Parfois, il a même l'impression que la Maison les a toujours observé, Orcynie et lui, en attendant son heure. Patientant jusqu'au moment propice où elle pourrait finalement les faire glisser vers elle sans difficulté, les laissant mûrir afin d'avoir des pommes bien rouges dont festonner ses branches. Cela ressemble à ses manières de faire. La Maison est un Ygdrasil rampant, tâtonnant de ses racines jusqu'aux vies fissurées qui lui laisseront une petite ouverture, conduite à elles par certaines vibrations. Raspoutine n'en doute plus à ce jour : la Maison part en chasse.

N'en déplaise à la Brèche, ou aux Cygnes, tous ont été ses proies. Aucun d'entre eux n'est ici par hasard. Derrière les apparents aléas du destin se cache l'influence invisible et taiseuse de la Rouge. Car quelles étaient les chances qu'ils soient conduits ici, dans cette baraque vétuste au milieu de la forêt ? Quelles sont les chances pour qu'elle perdure encore, une promotion fracassée après l'autre ? Pour qu'il y ait toujours de nouveaux arrivants, alors même qu'elle n'est rien qu'un amoncellement de poutres sur un petit coin de terre boisée, dans un replis moite et secret de Louisiane ? Il faut qu'il y ait une présence occulte à l’œuvre pour expliquer que la Maison n'ait pas déjà fermée ses portes. Il faut qu'il y ait un esprit dans ces planches, un réseau de vrilles invisibles qui s'étendent bien loin à l'Extérieur. C'est l'unique explication conçu par Raspoutine. Dictée par son instinct et ses croyances païennes, par ce qu'il perçoit de la Maison depuis son arrivée.

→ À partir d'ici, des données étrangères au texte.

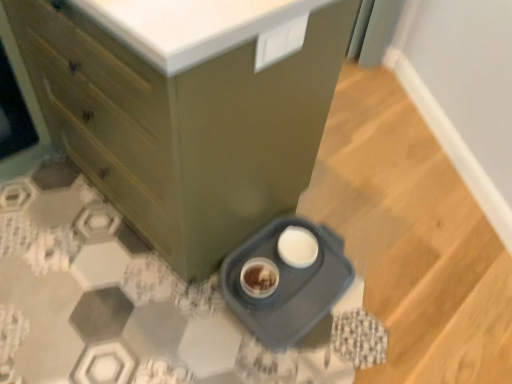 Question: Is gray plastic tray at lower center shorter than matte green cabinet at lower left?

Choices:
 (A) no
 (B) yes

Answer: (B)

Question: Is gray plastic tray at lower center smaller than matte green cabinet at lower left?

Choices:
 (A) no
 (B) yes

Answer: (B)

Question: Is gray plastic tray at lower center thinner than matte green cabinet at lower left?

Choices:
 (A) no
 (B) yes

Answer: (B)

Question: Considering the relative sizes of gray plastic tray at lower center and matte green cabinet at lower left in the image provided, is gray plastic tray at lower center wider than matte green cabinet at lower left?

Choices:
 (A) no
 (B) yes

Answer: (A)

Question: From the image's perspective, is gray plastic tray at lower center over matte green cabinet at lower left?

Choices:
 (A) no
 (B) yes

Answer: (A)

Question: Is matte green cabinet at lower left at the back of gray plastic tray at lower center?

Choices:
 (A) no
 (B) yes

Answer: (B)

Question: From the image's perspective, is matte green cabinet at lower left above gray plastic tray at lower center?

Choices:
 (A) yes
 (B) no

Answer: (A)

Question: Is matte green cabinet at lower left beside gray plastic tray at lower center?

Choices:
 (A) yes
 (B) no

Answer: (B)

Question: Does matte green cabinet at lower left lie in front of gray plastic tray at lower center?

Choices:
 (A) no
 (B) yes

Answer: (B)

Question: From the image's perspective, does matte green cabinet at lower left appear lower than gray plastic tray at lower center?

Choices:
 (A) no
 (B) yes

Answer: (A)

Question: Is matte green cabinet at lower left completely or partially outside of gray plastic tray at lower center?

Choices:
 (A) yes
 (B) no

Answer: (A)

Question: Considering the relative sizes of matte green cabinet at lower left and gray plastic tray at lower center in the image provided, is matte green cabinet at lower left smaller than gray plastic tray at lower center?

Choices:
 (A) no
 (B) yes

Answer: (A)

Question: From the image's perspective, relative to gray plastic tray at lower center, is matte green cabinet at lower left above or below?

Choices:
 (A) below
 (B) above

Answer: (B) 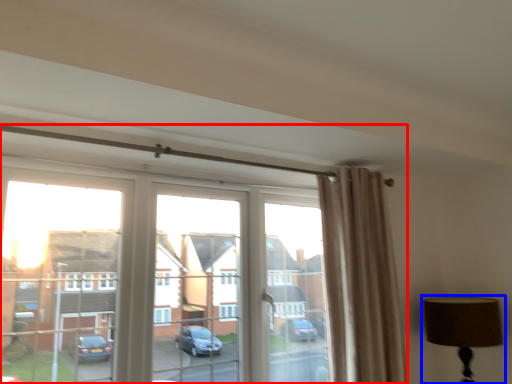 Question: Which of the following is the closest to the observer, window (highlighted by a red box) or table lamp (highlighted by a blue box)?

Choices:
 (A) window
 (B) table lamp

Answer: (A) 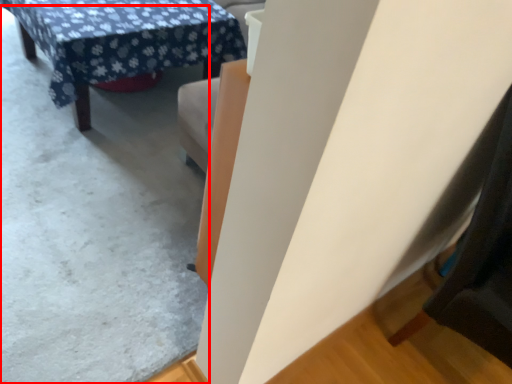 Question: In this image, where is concrete (annotated by the red box) located relative to table?

Choices:
 (A) right
 (B) left

Answer: (B) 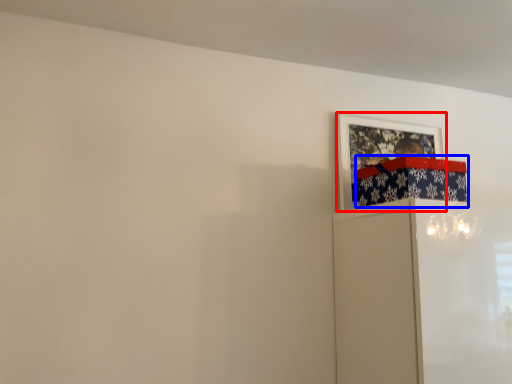 Question: Which of the following is the closest to the observer, picture frame (highlighted by a red box) or wrapping paper (highlighted by a blue box)?

Choices:
 (A) picture frame
 (B) wrapping paper

Answer: (B) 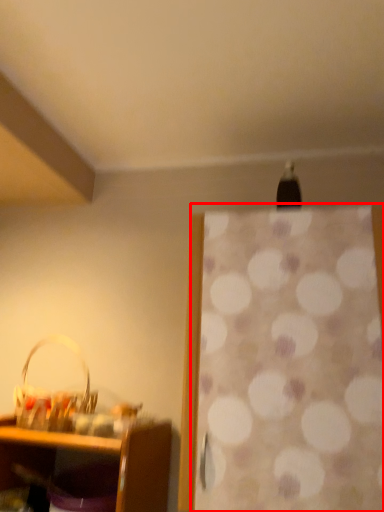 Question: From the image's perspective, what is the correct spatial relationship of curtain (annotated by the red box) in relation to basket?

Choices:
 (A) below
 (B) above

Answer: (B) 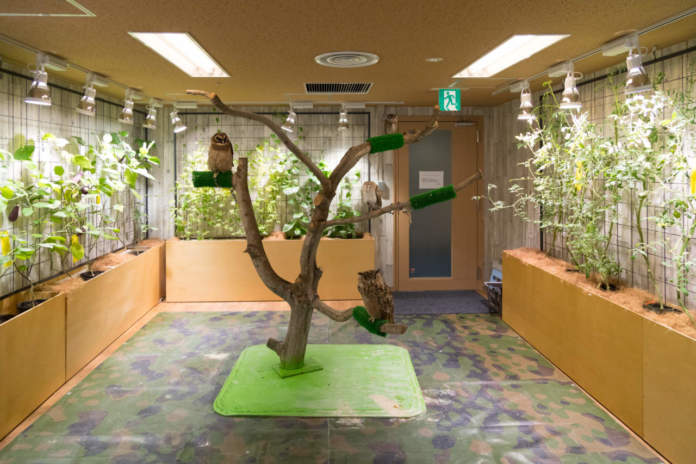 Image resolution: width=696 pixels, height=464 pixels. In order to click on door in this screenshot , I will do `click(461, 229)`. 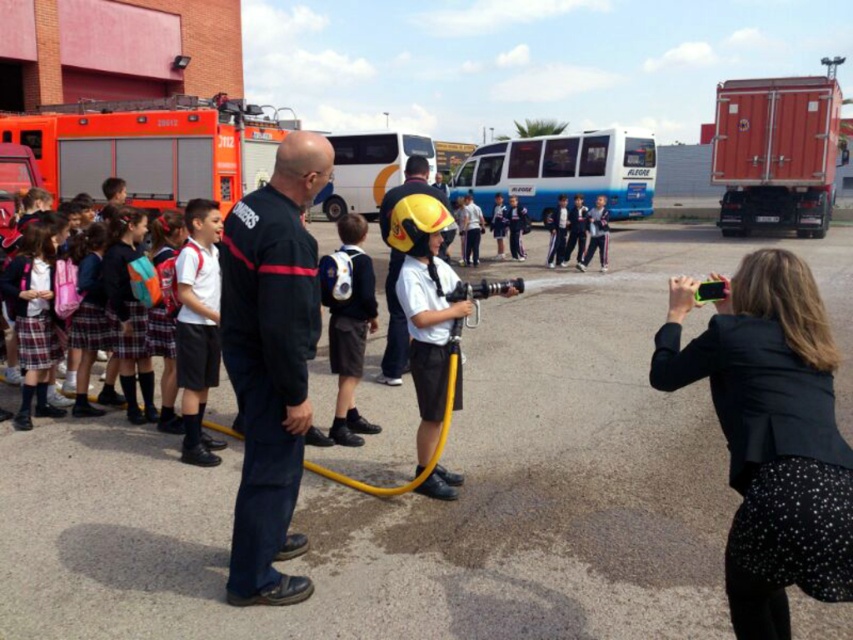 Does metallic red fire truck at upper right have a smaller size compared to yellow matte helmet at center?

No.

Which is behind, point (737, 192) or point (396, 376)?

The point (737, 192) is more distant.

Identify the location of metallic red fire truck at upper right. (776, 152).

Between black textured blazer at lower right and metallic red fire truck at upper right, which one has more height?

Standing taller between the two is metallic red fire truck at upper right.

Who is positioned more to the left, black textured blazer at lower right or metallic red fire truck at upper right?

black textured blazer at lower right

What are the coordinates of `black textured blazer at lower right` in the screenshot? It's located at (770, 465).

Who is positioned more to the left, black uniform at center or matte black backpack at center?

From the viewer's perspective, black uniform at center appears more on the left side.

Who is higher up, black uniform at center or matte black backpack at center?

matte black backpack at center is higher up.

Find the location of a particular element. The width and height of the screenshot is (853, 640). black uniform at center is located at coordinates (271, 362).

Where is `black uniform at center`? The width and height of the screenshot is (853, 640). black uniform at center is located at coordinates point(271,362). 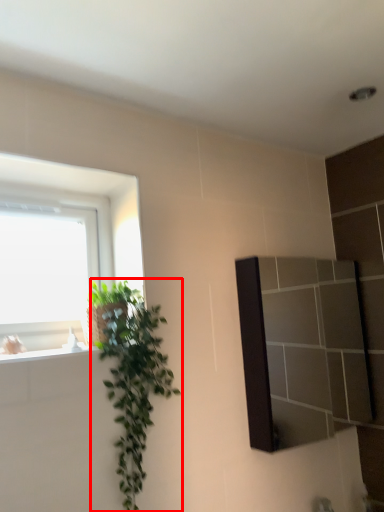 Question: Where is houseplant (annotated by the red box) located in relation to mirror in the image?

Choices:
 (A) left
 (B) right

Answer: (A) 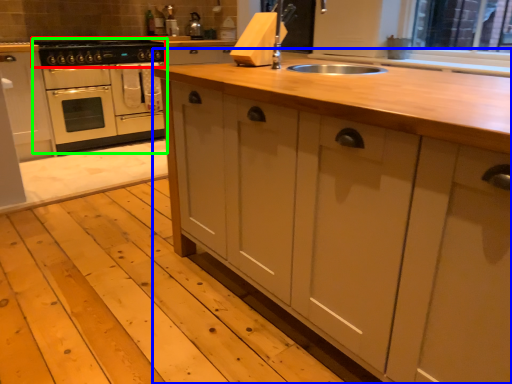 Question: Considering the real-world distances, which object is farthest from gas stove (highlighted by a red box)? countertop (highlighted by a blue box) or home appliance (highlighted by a green box)?

Choices:
 (A) countertop
 (B) home appliance

Answer: (A) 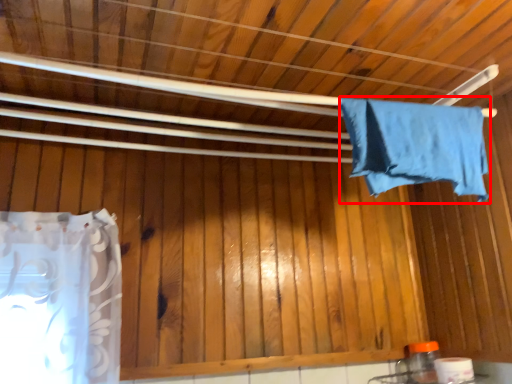 Question: From the image, what is the correct spatial relationship of towel (annotated by the red box) in relation to toilet paper?

Choices:
 (A) right
 (B) left

Answer: (B) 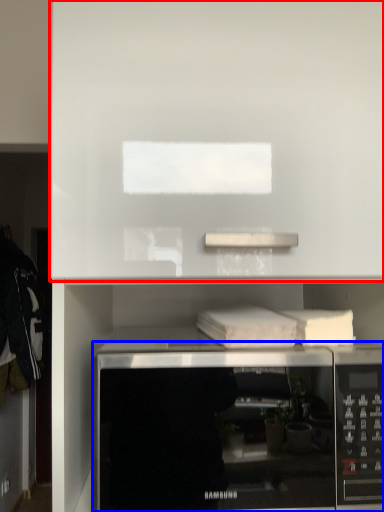 Question: Which object is further to the camera taking this photo, cabinet (highlighted by a red box) or microwave oven (highlighted by a blue box)?

Choices:
 (A) cabinet
 (B) microwave oven

Answer: (B) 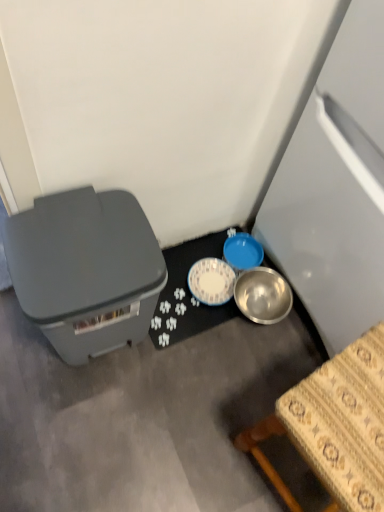 Locate an element on the screen. The height and width of the screenshot is (512, 384). vacant point above metallic silver bowl at lower center (from a real-world perspective) is located at coordinates (209, 280). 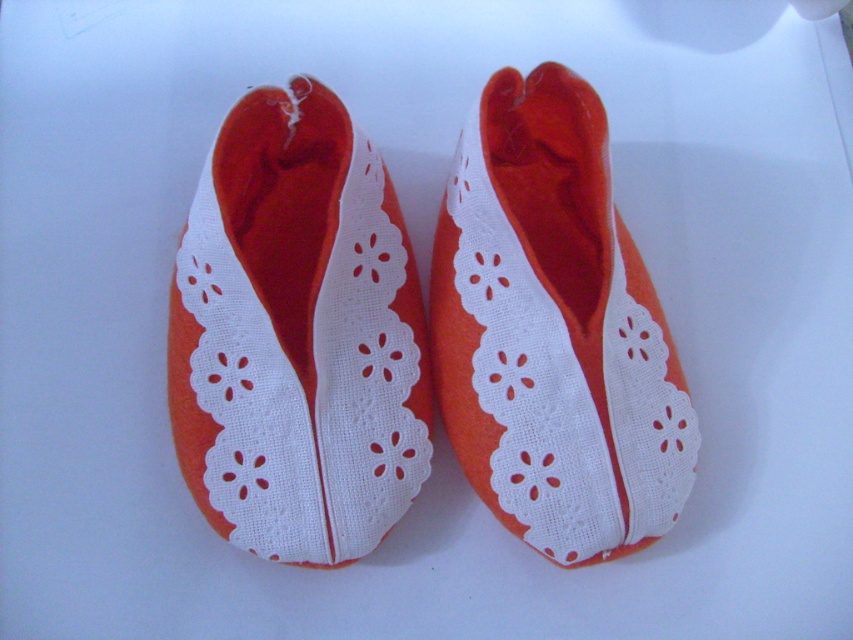 Question: Which object is farther from the camera taking this photo?

Choices:
 (A) orange fabric shoe at center
 (B) orange felt slipper at center

Answer: (B)

Question: In this image, where is orange fabric shoe at center located relative to orange felt slipper at center?

Choices:
 (A) below
 (B) above

Answer: (A)

Question: Is orange fabric shoe at center below orange felt slipper at center?

Choices:
 (A) yes
 (B) no

Answer: (A)

Question: Where is orange fabric shoe at center located in relation to orange felt slipper at center in the image?

Choices:
 (A) below
 (B) above

Answer: (A)

Question: Which point is closer to the camera?

Choices:
 (A) orange fabric shoe at center
 (B) orange felt slipper at center

Answer: (A) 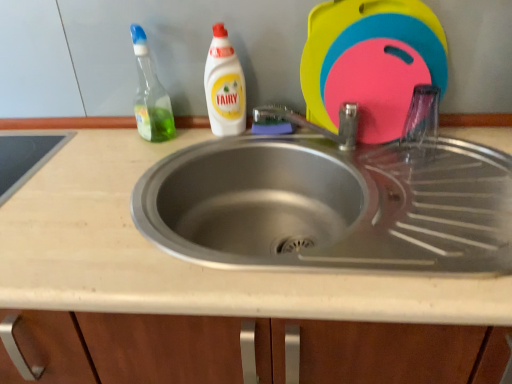 This screenshot has width=512, height=384. What are the coordinates of `vacant space to the right of green translucent bottle at upper left, acting as the second cleaning product starting from the right` in the screenshot? It's located at (211, 139). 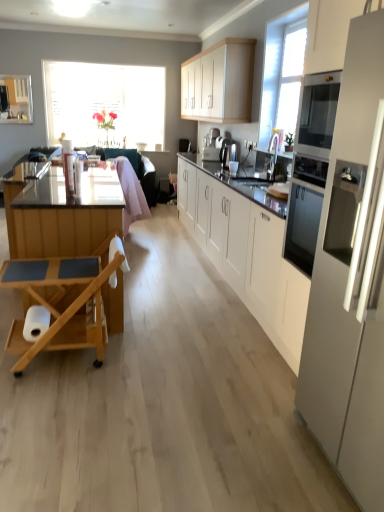 Where is `vacant area that is in front of satin silver coffee machine at center`? vacant area that is in front of satin silver coffee machine at center is located at coordinates (237, 166). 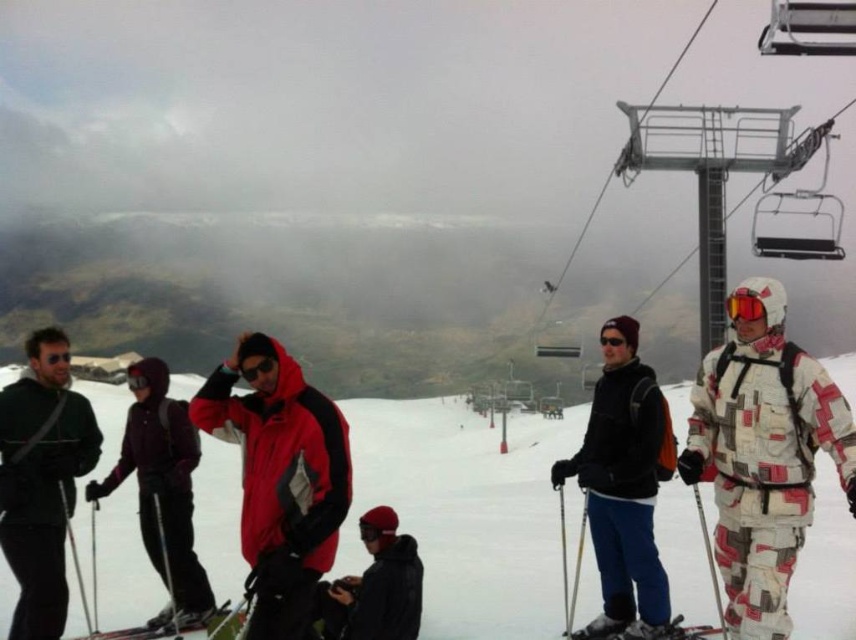 You are a photographer wanting to capture a photo of the white matte snow at center and the matte purple ski suit at left. Based on their positions, which object is located lower in the image?

The white matte snow at center is positioned under the matte purple ski suit at left, so the snow is lower in the image.

You are standing at the ski resort and want to take a photo of the matte black jacket at left and the matte purple ski suit at left. Which one should you focus on first to ensure both are in sharp focus?

You should focus on the matte black jacket at left first since it is closer to the viewer than the matte purple ski suit at left. By focusing on the closer object, the depth of field may include both in sharp focus. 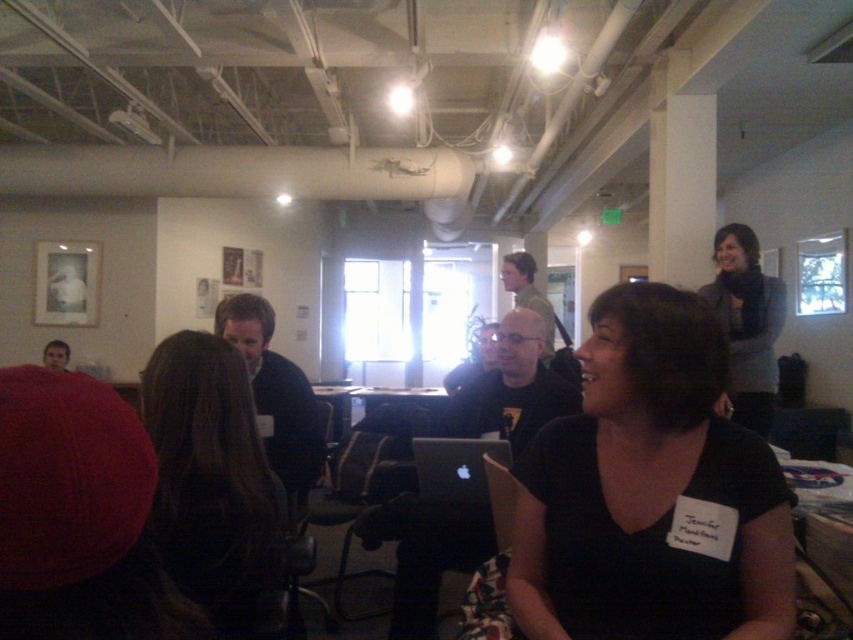 You are organizing a photo shoot in this room and need to ensure that the gray wool sweater at upper right and the black matte laptop at center are both visible in the frame. Given their sizes, which object might require you to adjust the camera angle to include it properly?

The gray wool sweater at upper right is much taller than the black matte laptop at center, so you may need to adjust the camera angle to accommodate its height to ensure it fits within the frame. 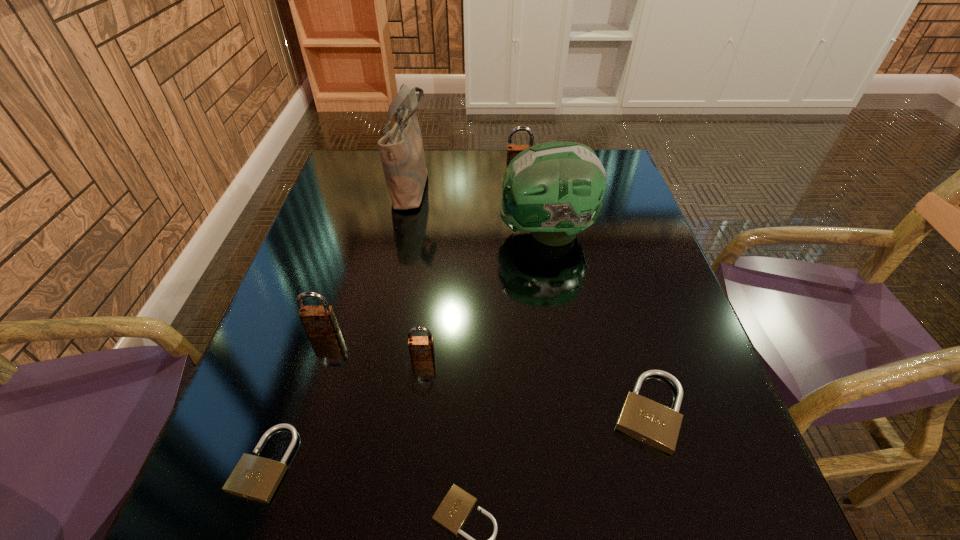 Find the location of a particular element. The image size is (960, 540). the third object from left to right is located at coordinates (402, 154).

Image resolution: width=960 pixels, height=540 pixels. Find the location of `the tallest object`. the tallest object is located at coordinates (402, 154).

This screenshot has width=960, height=540. Find the location of `football helmet`. football helmet is located at coordinates (554, 190).

The image size is (960, 540). Find the location of `the seventh shortest object`. the seventh shortest object is located at coordinates (554, 190).

This screenshot has height=540, width=960. What are the coordinates of `the farthest brown padlock` in the screenshot? It's located at (512, 150).

The height and width of the screenshot is (540, 960). In order to click on the farthest padlock in this screenshot , I will do `click(512, 150)`.

At what (x,y) coordinates should I click in order to perform the action: click on the second nearest brown padlock. Please return your answer as a coordinate pair (x, y). Looking at the image, I should click on tap(318, 321).

At what (x,y) coordinates should I click in order to perform the action: click on the fifth shortest padlock. Please return your answer as a coordinate pair (x, y). Looking at the image, I should click on (318, 321).

This screenshot has width=960, height=540. I want to click on the fourth padlock from right to left, so click(x=421, y=348).

The image size is (960, 540). In order to click on the fifth tallest object in this screenshot , I will do `click(421, 348)`. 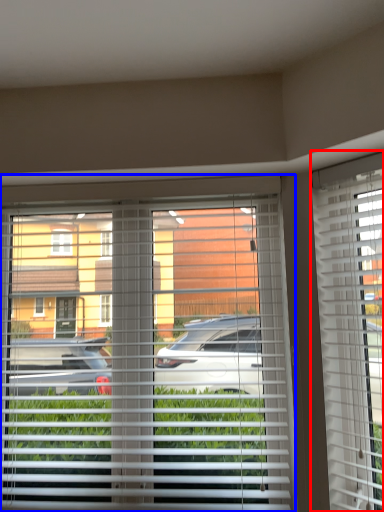 Question: Which object is closer to the camera taking this photo, window blind (highlighted by a red box) or window blind (highlighted by a blue box)?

Encore maintenant il la sent à l'affût, un voile aussi léger qu'une toile d'araignée superposé à leurs petites présences, un étouffant voile de tulle doucement agité par une respiration. Il sent presque les pensées de la Maison le frôler, délicates et diaphanes- peut-être bien des courants d'air, ou des frissons dégobillés par le flot d'émotions. Mais il la croit plutôt en train de les observer, de les écouter, avec une de ses centaines d'oreilles, un de ses milliers d'yeux. Est-il vraiment le seul à la sentir peser sur eux, tendre et asphyxiante ? Est-il le seul à peser le poids de leurs paroles ? Certaines chose ne peuvent pas être dîtes, même sous couvert de la colère. Pas ici, dans le crâne même de la Maison, pas sans que ne viennent ensuite d'horribles représailles... L'Envers n'est-il pas déjà là, frémissant quelque par juste à l'orée de leur peau ? Entre l'os et la peau, comme une seconde membrane, un calque frissonnant. Portant sur lui le vrai dessin de leur âme. Phalènes poudreuses dans les cheveux de Quenotte, ébauches de cornes faîtes d'ombres, de lumière et de poussière pour ceux de Raspoutine ; linéaments brouillés, brouillons. A chacun sa couronne, d'os ou de velours, aérienne ou dentelée. De simples illusions, des visions fugitives ; qui n'apparaissent qu'au dernier instant où les paupières se joignent, déjà avortées quand elles s'ouvrent à nouveau. Mais elles pourraient s'incarner pour de bon. Ce pourrait être leur punition pour laisser proférer ces vérités gênantes, ces récriminations à l'encontre de la Rouge : être condamnés à revêtir leurs apparences grotesques, violentes et fantasmées. Des formes prestes et agiles pour mieux fuir dans la brise, des légèretés bondissantes de flocon pour suivre ses lubies, des arbres torturés aux branches peuplées de pendus, des tranchées de fange, de sang, de glaires ; un forêt pour les louves, pour les faunes, pour les biches, pour les nymphettes de crème fouetté et les chats à dents de sabre. Que deviendrait Richter dans ce genre de forêt ? Lui qui reste insensible aux caresses impérieuses de l'Envers. Que verrait-il de ce chaos, de ces métamorphoses ? Resterait-il coincé dans le gosier de la Rouge, comme ce fut sans doute le cas pour Cocarde et les autres ? La curiosité pourrait presque le pousser à tenter l'expérience. Il n'a jamais vu d'Effacé pénétrer dans l'Envers. L'heure n'est cependant pas à l’expérimentation, aux écarts de morale.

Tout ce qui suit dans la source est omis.